**Task details**
Which of the lines in the listing that follows hold "Containers"? Pull each one out.
::: Data for analysis
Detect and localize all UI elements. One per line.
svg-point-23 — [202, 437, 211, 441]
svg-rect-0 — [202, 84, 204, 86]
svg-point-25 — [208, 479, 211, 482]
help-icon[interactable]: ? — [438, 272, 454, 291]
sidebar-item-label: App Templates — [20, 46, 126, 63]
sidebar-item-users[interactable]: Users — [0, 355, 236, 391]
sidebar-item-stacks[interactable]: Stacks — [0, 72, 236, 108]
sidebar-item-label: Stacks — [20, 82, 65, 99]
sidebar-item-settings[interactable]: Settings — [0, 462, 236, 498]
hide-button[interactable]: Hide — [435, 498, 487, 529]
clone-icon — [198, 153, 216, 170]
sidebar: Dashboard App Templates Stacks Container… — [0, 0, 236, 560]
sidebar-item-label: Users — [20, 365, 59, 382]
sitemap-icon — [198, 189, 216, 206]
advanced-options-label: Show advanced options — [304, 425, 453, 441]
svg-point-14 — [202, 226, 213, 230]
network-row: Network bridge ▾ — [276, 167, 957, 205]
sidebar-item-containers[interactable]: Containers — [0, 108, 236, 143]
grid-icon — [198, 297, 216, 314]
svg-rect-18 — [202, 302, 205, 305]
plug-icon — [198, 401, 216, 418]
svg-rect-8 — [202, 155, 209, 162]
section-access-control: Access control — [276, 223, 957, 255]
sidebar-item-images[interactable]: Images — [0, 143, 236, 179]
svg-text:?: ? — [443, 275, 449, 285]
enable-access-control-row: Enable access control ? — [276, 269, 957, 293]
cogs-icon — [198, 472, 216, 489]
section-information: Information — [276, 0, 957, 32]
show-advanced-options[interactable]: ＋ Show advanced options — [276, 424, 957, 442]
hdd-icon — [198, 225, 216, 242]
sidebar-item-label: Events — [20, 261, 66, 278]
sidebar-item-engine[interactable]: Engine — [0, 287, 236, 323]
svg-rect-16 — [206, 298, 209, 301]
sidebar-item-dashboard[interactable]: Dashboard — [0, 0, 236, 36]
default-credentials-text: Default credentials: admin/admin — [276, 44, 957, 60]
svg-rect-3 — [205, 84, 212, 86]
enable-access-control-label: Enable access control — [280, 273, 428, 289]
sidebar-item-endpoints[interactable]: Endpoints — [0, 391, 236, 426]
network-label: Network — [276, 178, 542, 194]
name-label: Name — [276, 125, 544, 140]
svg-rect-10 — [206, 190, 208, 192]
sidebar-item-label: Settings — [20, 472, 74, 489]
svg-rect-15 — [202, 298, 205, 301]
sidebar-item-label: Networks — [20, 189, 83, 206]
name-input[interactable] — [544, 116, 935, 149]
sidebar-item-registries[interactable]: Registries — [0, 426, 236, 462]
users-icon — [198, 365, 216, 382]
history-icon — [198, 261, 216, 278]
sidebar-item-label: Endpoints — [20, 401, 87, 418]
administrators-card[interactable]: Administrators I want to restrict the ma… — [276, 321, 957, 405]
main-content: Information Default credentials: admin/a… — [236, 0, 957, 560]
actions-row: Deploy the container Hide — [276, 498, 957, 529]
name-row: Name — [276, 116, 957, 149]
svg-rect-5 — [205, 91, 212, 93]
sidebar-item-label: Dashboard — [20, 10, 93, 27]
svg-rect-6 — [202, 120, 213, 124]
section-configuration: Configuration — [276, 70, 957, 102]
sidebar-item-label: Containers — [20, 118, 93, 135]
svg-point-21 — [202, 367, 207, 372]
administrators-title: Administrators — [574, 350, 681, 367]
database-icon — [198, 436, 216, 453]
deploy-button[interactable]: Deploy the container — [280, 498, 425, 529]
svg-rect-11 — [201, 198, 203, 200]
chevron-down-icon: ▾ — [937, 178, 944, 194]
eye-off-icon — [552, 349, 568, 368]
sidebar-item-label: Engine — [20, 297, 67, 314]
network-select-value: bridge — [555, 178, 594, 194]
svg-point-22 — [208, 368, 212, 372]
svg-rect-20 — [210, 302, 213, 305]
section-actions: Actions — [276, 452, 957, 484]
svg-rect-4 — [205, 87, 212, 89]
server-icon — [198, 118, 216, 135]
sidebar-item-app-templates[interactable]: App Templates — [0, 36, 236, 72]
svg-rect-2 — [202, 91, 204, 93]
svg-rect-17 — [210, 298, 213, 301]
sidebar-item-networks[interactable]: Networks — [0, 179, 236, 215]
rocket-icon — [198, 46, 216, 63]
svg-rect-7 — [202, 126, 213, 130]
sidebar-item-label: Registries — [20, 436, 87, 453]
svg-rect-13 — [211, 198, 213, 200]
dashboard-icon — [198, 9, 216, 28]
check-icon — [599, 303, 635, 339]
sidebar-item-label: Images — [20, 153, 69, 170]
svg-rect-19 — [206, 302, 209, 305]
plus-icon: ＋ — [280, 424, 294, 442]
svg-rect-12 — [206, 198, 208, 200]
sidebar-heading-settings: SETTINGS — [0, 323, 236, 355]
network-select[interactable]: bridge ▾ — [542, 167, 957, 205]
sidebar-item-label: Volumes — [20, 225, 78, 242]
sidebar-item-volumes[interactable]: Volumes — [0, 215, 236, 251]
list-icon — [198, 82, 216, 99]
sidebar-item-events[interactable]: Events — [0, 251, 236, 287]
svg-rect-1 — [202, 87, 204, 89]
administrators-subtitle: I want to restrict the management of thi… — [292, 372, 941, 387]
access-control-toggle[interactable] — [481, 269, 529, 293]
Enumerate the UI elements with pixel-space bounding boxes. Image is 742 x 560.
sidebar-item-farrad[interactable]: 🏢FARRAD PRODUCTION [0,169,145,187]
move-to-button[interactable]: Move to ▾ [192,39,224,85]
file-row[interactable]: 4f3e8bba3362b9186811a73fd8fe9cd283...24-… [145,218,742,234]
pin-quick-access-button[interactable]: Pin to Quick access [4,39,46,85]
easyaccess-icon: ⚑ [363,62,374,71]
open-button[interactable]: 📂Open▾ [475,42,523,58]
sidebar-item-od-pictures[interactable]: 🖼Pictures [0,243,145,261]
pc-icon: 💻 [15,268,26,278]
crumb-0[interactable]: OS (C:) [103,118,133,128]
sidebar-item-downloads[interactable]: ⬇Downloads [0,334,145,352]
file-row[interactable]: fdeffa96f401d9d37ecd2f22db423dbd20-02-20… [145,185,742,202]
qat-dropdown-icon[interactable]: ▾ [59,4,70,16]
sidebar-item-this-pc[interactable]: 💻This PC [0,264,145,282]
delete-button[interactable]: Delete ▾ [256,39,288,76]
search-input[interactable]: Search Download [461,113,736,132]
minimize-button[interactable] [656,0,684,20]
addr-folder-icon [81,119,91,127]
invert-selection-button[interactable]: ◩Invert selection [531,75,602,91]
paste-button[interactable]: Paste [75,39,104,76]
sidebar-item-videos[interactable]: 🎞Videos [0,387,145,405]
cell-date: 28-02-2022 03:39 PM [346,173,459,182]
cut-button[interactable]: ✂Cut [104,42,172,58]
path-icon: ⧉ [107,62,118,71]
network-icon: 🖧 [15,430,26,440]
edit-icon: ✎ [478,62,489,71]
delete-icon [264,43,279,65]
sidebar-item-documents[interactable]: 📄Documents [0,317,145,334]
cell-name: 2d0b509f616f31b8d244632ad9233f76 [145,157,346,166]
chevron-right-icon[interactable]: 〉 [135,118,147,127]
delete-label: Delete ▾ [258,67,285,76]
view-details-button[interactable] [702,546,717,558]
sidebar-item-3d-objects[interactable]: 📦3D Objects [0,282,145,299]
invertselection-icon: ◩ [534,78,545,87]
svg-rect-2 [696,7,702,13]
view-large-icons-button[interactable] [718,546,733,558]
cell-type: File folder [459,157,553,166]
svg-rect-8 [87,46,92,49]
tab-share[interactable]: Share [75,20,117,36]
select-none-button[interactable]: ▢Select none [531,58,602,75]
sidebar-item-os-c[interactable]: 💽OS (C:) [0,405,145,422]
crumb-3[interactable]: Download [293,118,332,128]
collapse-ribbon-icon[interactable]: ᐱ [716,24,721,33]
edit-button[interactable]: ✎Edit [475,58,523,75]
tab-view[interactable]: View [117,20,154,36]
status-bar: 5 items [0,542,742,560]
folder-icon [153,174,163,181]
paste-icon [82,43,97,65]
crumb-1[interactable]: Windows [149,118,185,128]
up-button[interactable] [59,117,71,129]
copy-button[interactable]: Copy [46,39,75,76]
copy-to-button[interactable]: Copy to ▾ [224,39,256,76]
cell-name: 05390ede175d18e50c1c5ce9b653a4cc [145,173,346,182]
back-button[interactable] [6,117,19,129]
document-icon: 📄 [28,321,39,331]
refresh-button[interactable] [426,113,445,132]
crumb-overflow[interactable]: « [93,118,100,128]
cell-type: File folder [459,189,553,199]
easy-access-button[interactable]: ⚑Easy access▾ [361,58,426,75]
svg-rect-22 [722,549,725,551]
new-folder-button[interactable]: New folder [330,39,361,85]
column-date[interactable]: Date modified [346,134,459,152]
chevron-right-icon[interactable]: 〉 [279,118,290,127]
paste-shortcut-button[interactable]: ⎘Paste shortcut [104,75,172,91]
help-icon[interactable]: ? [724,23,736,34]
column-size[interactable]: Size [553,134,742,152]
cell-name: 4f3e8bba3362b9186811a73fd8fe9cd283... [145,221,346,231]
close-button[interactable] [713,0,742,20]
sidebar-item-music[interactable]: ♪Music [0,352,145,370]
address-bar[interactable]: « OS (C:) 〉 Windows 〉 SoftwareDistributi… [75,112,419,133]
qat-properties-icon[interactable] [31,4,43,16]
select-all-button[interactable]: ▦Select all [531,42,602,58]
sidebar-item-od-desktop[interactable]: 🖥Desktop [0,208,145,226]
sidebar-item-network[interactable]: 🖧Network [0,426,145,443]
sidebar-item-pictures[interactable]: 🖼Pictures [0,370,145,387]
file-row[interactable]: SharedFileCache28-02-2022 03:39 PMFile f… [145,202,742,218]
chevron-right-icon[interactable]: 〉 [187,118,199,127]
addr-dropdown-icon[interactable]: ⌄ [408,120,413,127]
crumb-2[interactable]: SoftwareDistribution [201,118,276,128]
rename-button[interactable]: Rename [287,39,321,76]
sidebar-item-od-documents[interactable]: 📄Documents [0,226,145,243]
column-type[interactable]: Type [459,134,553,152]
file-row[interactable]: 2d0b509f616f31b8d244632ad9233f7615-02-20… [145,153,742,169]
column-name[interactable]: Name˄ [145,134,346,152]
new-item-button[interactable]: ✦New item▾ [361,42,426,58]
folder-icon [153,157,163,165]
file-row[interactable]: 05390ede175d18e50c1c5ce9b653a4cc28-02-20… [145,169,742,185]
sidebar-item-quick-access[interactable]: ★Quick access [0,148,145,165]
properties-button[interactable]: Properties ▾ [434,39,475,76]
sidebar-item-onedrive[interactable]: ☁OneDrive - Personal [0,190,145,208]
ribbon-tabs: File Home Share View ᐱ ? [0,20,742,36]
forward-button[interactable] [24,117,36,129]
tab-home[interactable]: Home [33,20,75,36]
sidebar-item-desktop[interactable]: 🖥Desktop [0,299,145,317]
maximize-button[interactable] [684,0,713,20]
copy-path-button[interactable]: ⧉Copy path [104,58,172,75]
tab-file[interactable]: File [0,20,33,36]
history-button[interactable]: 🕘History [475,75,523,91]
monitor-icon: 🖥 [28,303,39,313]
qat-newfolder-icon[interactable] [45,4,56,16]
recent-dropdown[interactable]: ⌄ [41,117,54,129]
::::::
**Solved exercise**
sidebar-item-containers[interactable]: Containers — [0, 108, 236, 143]
sidebar-item-label: Containers — [20, 118, 93, 135]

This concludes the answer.